Albanie: des élections législatives sous haute tension

Une scène de la vie quotidienne à Tirana, la capitale de l'Albanie. (Image d'illustration) © Universal Images Group via Getty - AGF Une scène de la vie quotidienne à Tirana, la capitale de l'Albanie. (Image d'illustration)

En Albanie, au pouvoir depuis huit ans, le Premier ministre socialiste Edi Rama entend bien rempiler pour un troisième mandat à la faveur du scrutin législatif de ce dimanche 25 avril, tandis que l’opposition conservatrice espère capitaliser sur les frustrations qui s’accumulent dans la population. 

avec notre envoyé spécial à Tirana, Jean-Arnault Dérens

La campagne électorale s'est achevée dans un climat de forte tension, comme toujours en Albanie, où chaque scrutin prend l’allure d’un test décisif pour l’avenir du pays.

Malgré les conditions particulières créées par la situation sanitaire, cette dramatisation de l’enjeu n’a pas manqué, d’autant que des cas de violence ont été enregistrés entre militants des deux grands partis, le Parti socialiste au pouvoir, et le Parti démocratique, c’est-à-dire l’opposition conservatrice. Ces violences ont déjà fait un mort dans la ville d’Elbasan. La campagne a aussi eu son lot de scandales, notamment avec la révélation par un site d’investigation d’une immense opération de fichage des électeurs par le Parti socialiste. Enfin, le président de la République, Ilir Meta, lui-même issu d’une troisième formation en perte de vitesse, n’a pas manqué de rajouter de l’huile sur le feu, en menaçant de ne pas valider le scrutin si le Parti socialiste l’emporte encore…

Quels sont au vrai, les enjeux de cette élection ? Et sur quels thèmes la campagne a-t-elle porté ?

L’Albanie est toujours l’un des pays les plus pauvres d’Europe ; elle se vide de sa population qui s’exile massivement à l’étranger, et sa candidature européenne est en panne depuis des années… Cependant, de tout cela, il aura bien peu été question dans la campagne. Le Parti démocratique concentre ses tirs sur la dérive autoritaire du Premier ministre Rama, ses accointances avec les milieux criminels ou encore avec les lobbies de la construction qui ravage Tirana en blanchissant massivement des capitaux à l’origine obscure.

Le Parti socialiste, lui, revendique son « expérience » et a privilégié une campagne négative, en demandant aux électeurs s’ils voulaient encore faire confiance aux démocrates. Pour le coup, il n’est pas certain que les démocrates parviennent à capitaliser les frustrations qui s’accumulent dans le pays. Il est vrai que les deux grands partis qui dominent la vie politique de l’Albanie depuis trente ans partagent les mêmes travers - corruption, népotisme, clientélisme et achats de voix.

Si l’on en croit les sondages, le Parti socialiste devrait faire la course en tête, mais il n’est pas assuré d’obtenir la majorité absolue, ce qui laisse présager une longue nuit et de complexes tractations post-électorales, encore compliquées par les accusations de fraude, les contestations et les recours en justice qui ne devraient pas manquer au rendez-vous.

Mais de nouvelles forces politiques ne sont-elles pas en train d’émerger ?

En effet, quelques candidats indépendants font beaucoup parler d’eux, et pourraient attirer le vote des déçus du bipartisme à l’albanaise, notamment des jeunes. C’est le cas du mouvement Vetëvendosje, la formation d’Albin Kurti, le Premier ministre du Kosovo voisin, qui, pour la première fois, soutient trois candidats, espérant bien créer la surprise, notamment à Tirana.

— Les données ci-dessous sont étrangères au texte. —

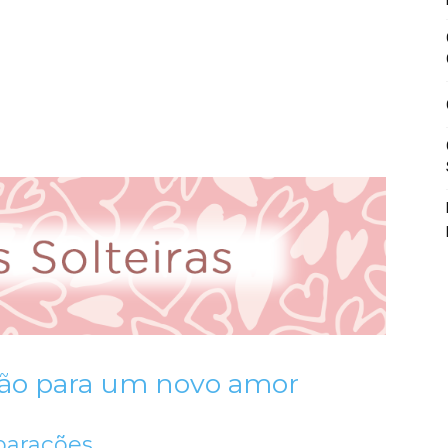
ação para um novo amor
parações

Plus encore que le thème, pas forcément très populaire, de l’unification nationale entre l’Albanie et le Kosovo, ils bénéficient de l’image de marque d’Albin Kurti, pourfendeur de la corruption. En présentant ces candidats, Vetëvendosje lance en tout cas un défi direct à Edi Rama et affirme son ambition de faire souffler un vent de changement à l’échelle de l’ensemble du monde albanais des Balkans.